**Task details**
Please transcribe the data below exactly. Leave the pictures out.

**Supplied entries**
• • • • •
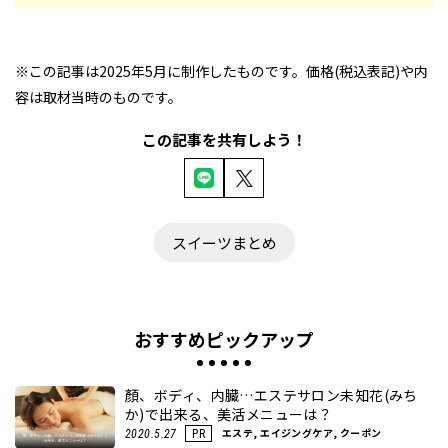
※この記事は2025年5月に制作したものです。価格(税込表記)や内
容は取材当時のものです。
この記事を共有しよう！
スイーツまとめ
おすすめピックアップ
顏、ボディ、内臓…エステサロン未知花(みち
か)で出来る、美活メニューは？
エステ, エイジングケア, クーポン
2020.5.27
PR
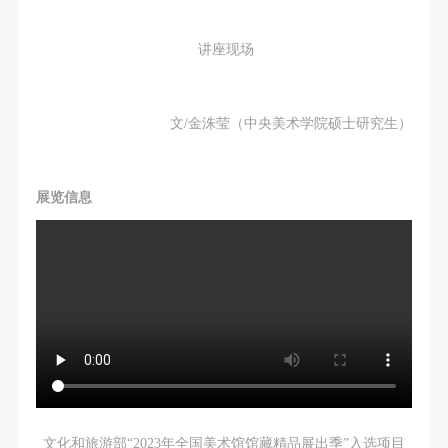
讲座现场
文/金洙莹（中央美术学院硕士研究生）
展览信息
文化和旅游部“2023年全国美术馆馆藏精品展出季”入选项目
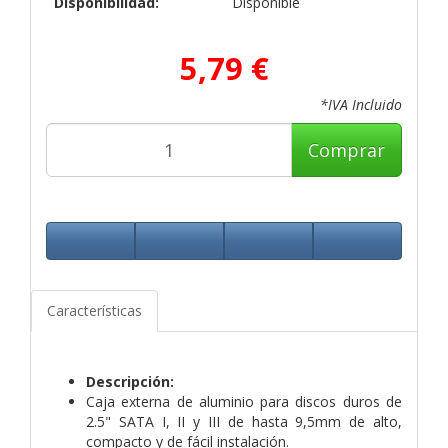
Disponibilidad:
Disponible
5,79 €
*IVA Incluido
Comprar
Características
Descripción:
Caja externa de aluminio para discos duros de
2.5" SATA I, II y III de hasta 9,5mm de alto,
compacto y de fácil instalación.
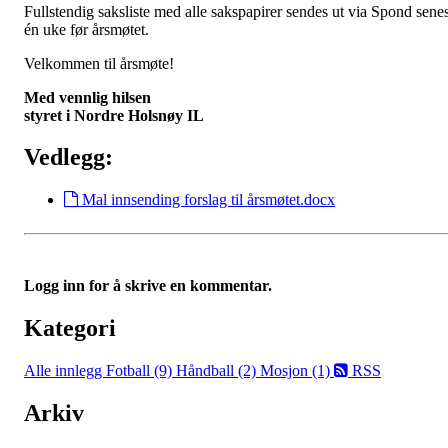
Fullstendig saksliste med alle sakspapirer sendes ut via Spond senes
én uke før årsmøtet.
Velkommen til årsmøte!
Med vennlig hilsen
styret i Nordre Holsnøy IL
Vedlegg:
Mal innsending forslag til årsmøtet.docx
Logg inn for å skrive en kommentar.
Kategori
Alle innlegg
Fotball (9)
Håndball (2)
Mosjon (1)
RSS
Arkiv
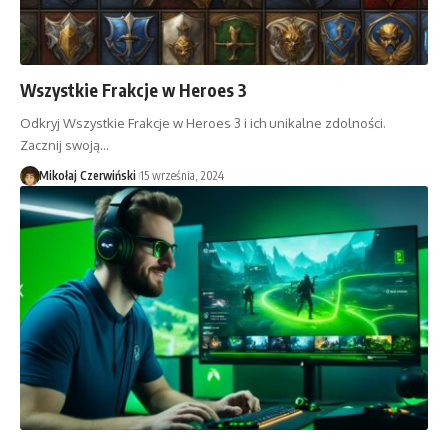
Wszystkie Frakcje w Heroes 3
Odkryj Wszystkie Frakcje w Heroes 3 i ich unikalne zdolności.
Zacznij swoją…
Mikołaj Czerwiński
15 września, 2024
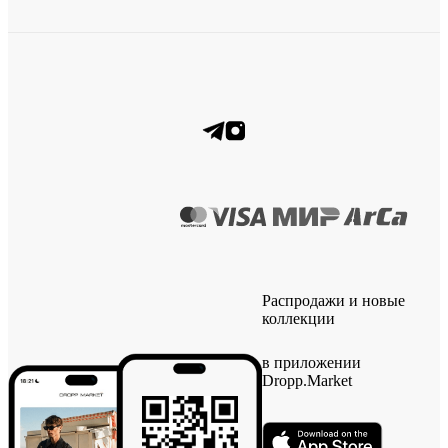
Распродажи и новые
коллекции
в приложении
Dropp.Market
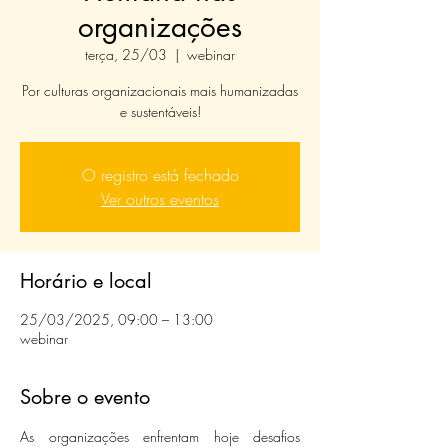
organizações
terça, 25/03
  |  
webinar
Por culturas organizacionais mais humanizadas
e sustentáveis!
O registro está fechado
Ver outros eventos
Horário e local
25/03/2025, 09:00 – 13:00
webinar
Sobre o evento
As organizações enfrentam hoje desafios 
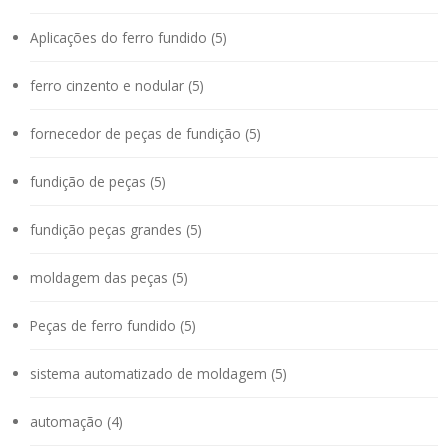
Aplicações do ferro fundido (5)
ferro cinzento e nodular (5)
fornecedor de peças de fundição (5)
fundição de peças (5)
fundição peças grandes (5)
moldagem das peças (5)
Peças de ferro fundido (5)
sistema automatizado de moldagem (5)
automação (4)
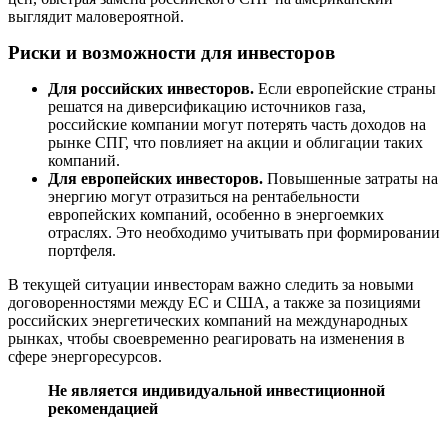
выглядит маловероятной.
Риски и возможности для инвесторов
Для российских инвесторов.
Если европейские страны
решатся на диверсификацию источников газа,
российские компании могут потерять часть доходов на
рынке СПГ, что повлияет на акции и облигации таких
компаний.
Для европейских инвесторов.
Повышенные затраты на
энергию могут отразиться на рентабельности
европейских компаний, особенно в энергоемких
отраслях. Это необходимо учитывать при формировании
портфеля.
В текущей ситуации инвесторам важно следить за новыми
договоренностями между ЕС и США, а также за позициями
российских энергетических компаний на международных
рынках, чтобы своевременно реагировать на изменения в
сфере энергоресурсов.
Не является индивидуальной инвестиционной
рекомендацией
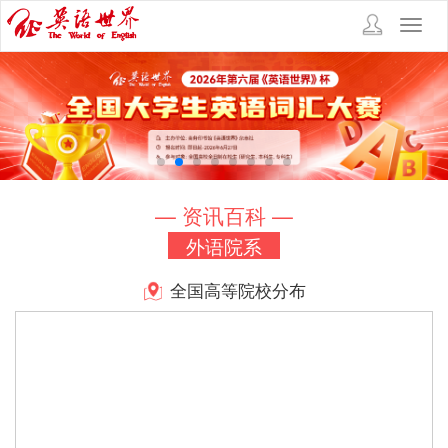
Toggl
navig
— 资讯百科 —
外语院系
全国高等院校分布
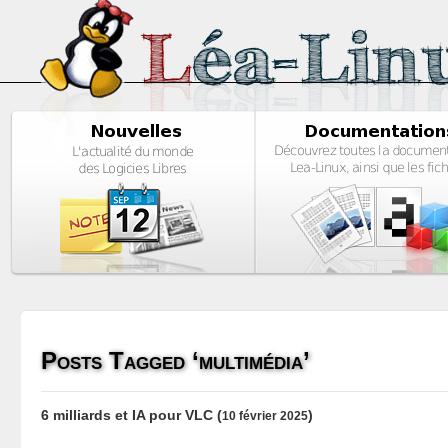
Posts Tagged ‘multimédia’
6 milliards et IA pour VLC
(
)
10 février 2025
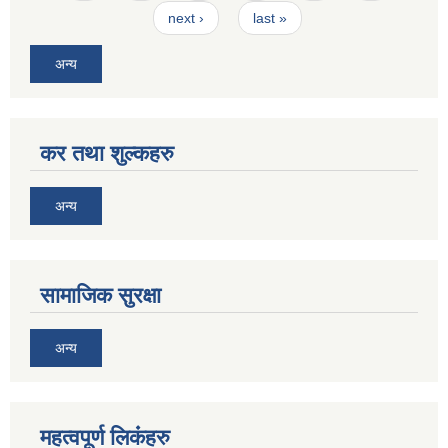
next ›
last »
अन्य
कर तथा शुल्कहरु
अन्य
सामाजिक सुरक्षा
अन्य
महत्वपूर्ण लि‌कंंहरु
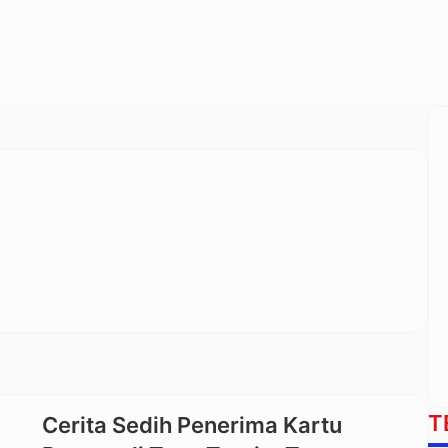
T
Cerita Sedih Penerima Kartu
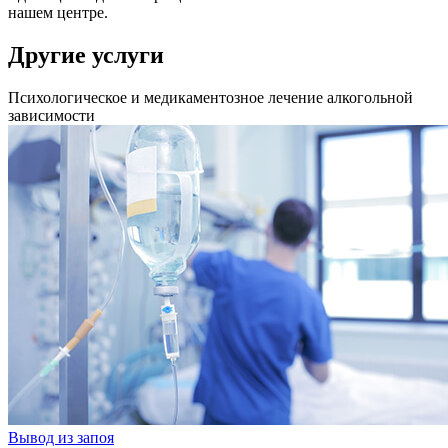
нашем центре.
Другие услуги
Психологическое и медикаментозное лечение алкогольной
зависимости
Вывод из запоя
• • • • •
**Response below**
※この記事は2025年5月に制作したものです。価格(税込表記)や内
容は取材当時のものです。
この記事を共有しよう！
スイーツまとめ
おすすめピックアップ
顏、ボディ、内臓…エステサロン未知花(みち
か)で出来る、美活メニューは？
エステ, エイジングケア, クーポン
2020.5.27
PR
讲座现场
文/金洙莹（中央美术学院硕士研究生）
展览信息
文化和旅游部“2023年全国美术馆馆藏精品展出季”入选项目
Disponibilidad:
Disponible
5,79 €
*IVA Incluido
Comprar
Características
Descripción:
Caja externa de aluminio para discos duros de
2.5" SATA I, II y III de hasta 9,5mm de alto,
compacto y de fácil instalación.
Fullstendig saksliste med alle sakspapirer sendes ut via Spond senes
én uke før årsmøtet.
Velkommen til årsmøte!
Med vennlig hilsen
styret i Nordre Holsnøy IL
Vedlegg:
Mal innsending forslag til årsmøtet.docx
Logg inn for å skrive en kommentar.
Kategori
Alle innlegg
Fotball (9)
Håndball (2)
Mosjon (1)
RSS
Arkiv
Wszystkie Frakcje w Heroes 3
Odkryj Wszystkie Frakcje w Heroes 3 i ich unikalne zdolności.
Zacznij swoją…
Mikołaj Czerwiński
15 września, 2024
Распродажи и новые
коллекции
в приложении
Dropp.Market
organizações
terça, 25/03
  |  
webinar
Por culturas organizacionais mais humanizadas
e sustentáveis!
O registro está fechado
Ver outros eventos
Horário e local
25/03/2025, 09:00 – 13:00
webinar
Sobre o evento
As organizações enfrentam hoje desafios 
Aplicações do ferro fundido (5)
ferro cinzento e nodular (5)
fornecedor de peças de fundição (5)
fundição de peças (5)
fundição peças grandes (5)
moldagem das peças (5)
Peças de ferro fundido (5)
sistema automatizado de moldagem (5)
automação (4)
выглядит маловероятной.
Риски и возможности для инвесторов
Для российских инвесторов.
Если европейские страны
решатся на диверсификацию источников газа,
российские компании могут потерять часть доходов на
рынке СПГ, что повлияет на акции и облигации таких
компаний.
Для европейских инвесторов.
Повышенные затраты на
энергию могут отразиться на рентабельности
европейских компаний, особенно в энергоемких
отраслях. Это необходимо учитывать при формировании
портфеля.
В текущей ситуации инвесторам важно следить за новыми
договоренностями между ЕС и США, а также за позициями
российских энергетических компаний на международных
рынках, чтобы своевременно реагировать на изменения в
сфере энергоресурсов.
Не является индивидуальной инвестиционной
рекомендацией
Toggl
navig
— 资讯百科 —
外语院系
全国高等院校分布
Posts Tagged ‘multimédia’
6 milliards et IA pour VLC
(
)
10 février 2025
next ›
last »
अन्य
कर तथा शुल्कहरु
अन्य
सामाजिक सुरक्षा
अन्य
महत्वपूर्ण लि‌कंंहरु
T
Cerita Sedih Penerima Kartu
нашем центре.
Другие услуги
Психологическое и медикаментозное лечение алкогольной
зависимости
Вывод из запоя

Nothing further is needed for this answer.